Nunca tantos brasileiros foram atrás do “sonho paraguaio”

Foi-se o tempo em que o único motivo para se cruzar a fronteira com o Paraguai era comprar eletrodomésticos mais baratos.
Agora, um número recorde de brasileiros está chegando ao país vizinho com malas, documentos e esperanças por uma vida melhor.
  • ✈️ Os números falam por si só: O Paraguai concedeu 23,5 mil autorizações de residência para brasileiros no ano passado — mais da metade do total de estrangeiros.
Para se ter ideia, são tantos brasileiros enfrentando filas enormes atrás de documentação que o governo paraguaio criou mutirões de atendimento — chegando a processar 4 mil pedidos por dia.
💭 Estão achando que o Paraguai é o paraíso: Se antes a mudança era mais comum entre estudantes de Medicina em busca de faculdades baratas, agora o perfil mudou.
Quem aparece em peso nessas filas são empresáriosaposentados e famílias inteiras querendo recomeçar do outro lado da fronteira.
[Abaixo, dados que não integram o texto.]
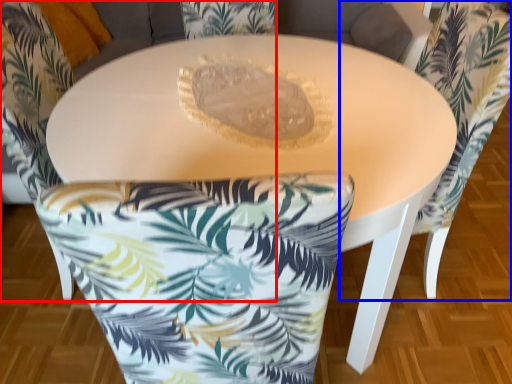 Question: Which point is further to the camera, chair (highlighted by a red box) or chair (highlighted by a blue box)?

Choices:
 (A) chair
 (B) chair

Answer: (B) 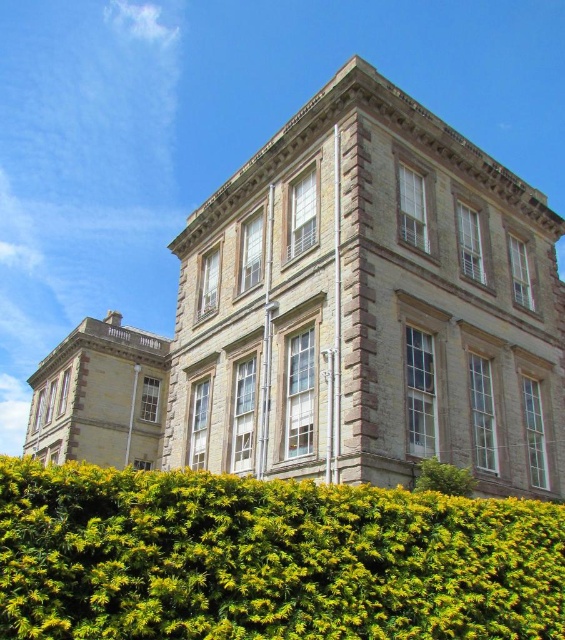 You are standing in front of the historic building and notice two points marked on the facade. The first point is at coordinates point [234,586] and the second at point [452,493]. Which point is closer to your current position?

Point [234,586] is closer to the camera than point [452,493], so the first point is closer to your current position.

You are a landscape architect designing a garden path between the green leafy hedge at lower center and the green leafy hedge at lower right. Which hedge is wider, requiring more space in the garden design?

The green leafy hedge at lower center is wider than the green leafy hedge at lower right, so it requires more space in the garden design.

You are standing at the entrance of the historic building and want to plant a new tree in the garden. The garden has a green leafy hedge at lower center. Where exactly should you place the new tree so it doesn not block the view of the hedge from the entrance?

The green leafy hedge at lower center is located at coordinates point (267,560). To avoid blocking the view of the hedge from the entrance, the new tree should be placed behind or to the side of the hedge, ensuring it does not obstruct the line of sight from the entrance to the hedge. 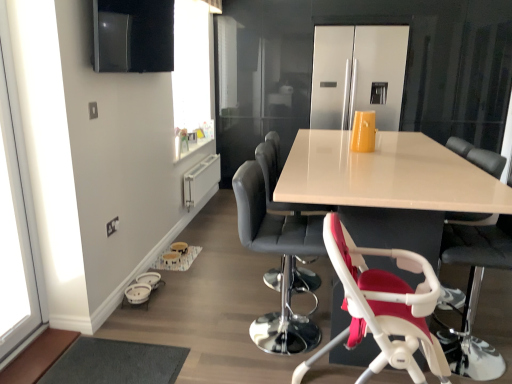 This screenshot has width=512, height=384. I want to click on free location to the right of transparent glass window at left, so click(65, 353).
“Tá, mas qual é a razão de tudo isso?” 🤔

O principal motivo é mesmo econômico. Enquanto a carga tributária brasileira gira em torno de 32% do PIB, no Paraguai ela fica perto de 14,5%.
O sistema por lá é famoso pelo “10-10-10” — 10% de imposto de renda, 10% para empresas e 10% sobre consumo. Simples, direto e bem menor que no Brasil.
🏭 Não para por aí: Além dos impostos baixos, há o “sistema de maquila”, que permite que indústrias instaladas no Paraguai importem matéria-prima com imposto mínimo e exportem a produção com pouca tributação.
  • Não por acaso, gigantes brasileiras como Lupo e Riachuelo já produzem por lá.
✋ Muita calma nessa hora: Mesmo que o Paraguai cresça mais do que a média da América Latina, o país ainda enfrenta problemas estruturais.
Cerca de 62,5% dos trabalhadores estão na informalidade, os direitos trabalhistas são menores e os serviços públicos de saúde têm muitas limitações.
Isso ajuda a explicar por que muitos dos nossos compatriotas conseguem residência por lá, mas nem sempre ficam.

🇧🇷 Bottom-line: Segundo o Itamaraty, cerca de 263 mil brasileiros já vivem no Paraguai — fazendo do país a 3ª maior comunidade brasileira no exterior, atrás de EUA e Portugal.